▶ **TASK ITEM**: Find every line of the records that has "cookies" and return it.
(Beginning of DATA FOR THIS EXERCISE)
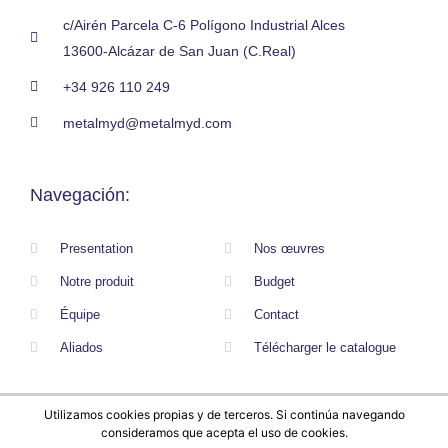
c/Airén Parcela C-6 Polígono Industrial Alces
13600-Alcázar de San Juan (C.Real)
+34 926 110 249
metalmyd@metalmyd.com
Navegación:
Presentation
Nos œuvres
Notre produit
Budget
Équipe
Contact
Aliados
Télécharger le catalogue
Utilizamos cookies propias y de terceros. Si continúa navegando
© 2020 ALL RIGHTS RESERVED​
consideramos que acepta el uso de cookies.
(End of DATA FOR THIS EXERCISE)
▶ **SOLUTION TO THE PROBLEM**:
Utilizamos cookies propias y de terceros. Si continúa navegando
consideramos que acepta el uso de cookies.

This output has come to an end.